Are you due a share of £4 billion in redress which the insurance industry may
have to pay to more than two million people? If you have ever taken out a loan,
a credit card, a mortgage or any other form of credit you may be. Since at least
2005 (and probably before) loan companies, banks, insurers, and advisers have
been systematically mis-selling insurance which is supposed to meet some of the
repayments if the borrower falls sick or loses their job. But the insurance
frequently does not pay out as promised, has been sold to people who were
excluded from claiming by age, illness or personal circumstances, or does not
cover a sufficient amount of the repayments to be worthwhile.

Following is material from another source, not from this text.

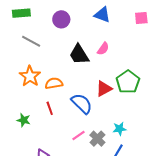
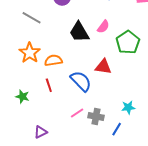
green pentagon: (128, 82) -> (128, 42), moved
red triangle: (104, 89) -> (103, 67), turned 36
cyan star: (120, 129) -> (128, 107), moved
gray cross: (97, 139) -> (96, 117), turned -35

I reported these concerns here in December 2006 and after years of complaints by
the Office of Fair Trading, consumer bodies and the Competition Commission the
Financial Services Authority has finally produced its plan for redress. The
financial services industry may have to pay out more than £4 billion in
compensation and administrative costs.
Look at any loan you have taken out in the last few years, see if you paid
insurance on it to protect the payments, and if you did, write to the provider
asking if you are due redress. If you are not given compensation by the firm you
can take your case to the Financial Ombudsman Service.
State pension boost
The coalition government has decided to increase the basic state pension from
April next year in line with prices or earnings whichever is the higher. And
there will always be a minimum rise of 2.5% even if both prices and earnings
rise by less than that. The government has promised to implement what it calls
this triple guarantee (the highest of prices, earnings or 2.5%) from April 2011
and then to pass a law to make sure it happens in future. This rule will apply
to the ‘basic state pension’. It is not clear how SERPS or the other parts of
the pension will be increased.
After briefly rising in line with earnings in the late 1970s the pension has
been increased each year in line with prices as measured by the Retail Prices
Index. However it has risen slightly above the retail prices index. If it had
gone up strictly with prices since 1980 it would be £85 a week not £97.65. But
if it had gone up with earnings it would be almost £140 a week now.
Helping
grandchildren
Now that the Child Trust Fund is to be scrapped grandparents must think
of alternative ways to give money to children. From 1 August the payment for new
babies is to be slashed from £250 to £50 for most children and from £500 to £100
for those whose parental income is below £16,190 a year. The payments made at
age seven will stop from the same date. So children born on 1 August 2003 and
later will not get that extra payment. Babies born or due from 1 January 2011
will not get any payment and it is not clear if parents will be able to open a
child trust fund account for them at all or how long the existing child trust
funds will last.
One alternative is to pay into a pension for a grandchild. Under current
rules they cannot touch that until they are 55. But the coalition government is
proposing that in future people should have access to at least part of their
fund before that age as long as it is used for specific needs – such as a
deposit on a first home.
The Treasury adds 25% tax relief to what you pay in but there is an upper
limit of £2,880 – which is worth £3600 with the tax relief. Because the money
will be there for up to 55 years a stockmarket investment is generally thought
to be best. A fund with very low charges that tracks the FTSE All Share index is
most likely to show the best growth over that time.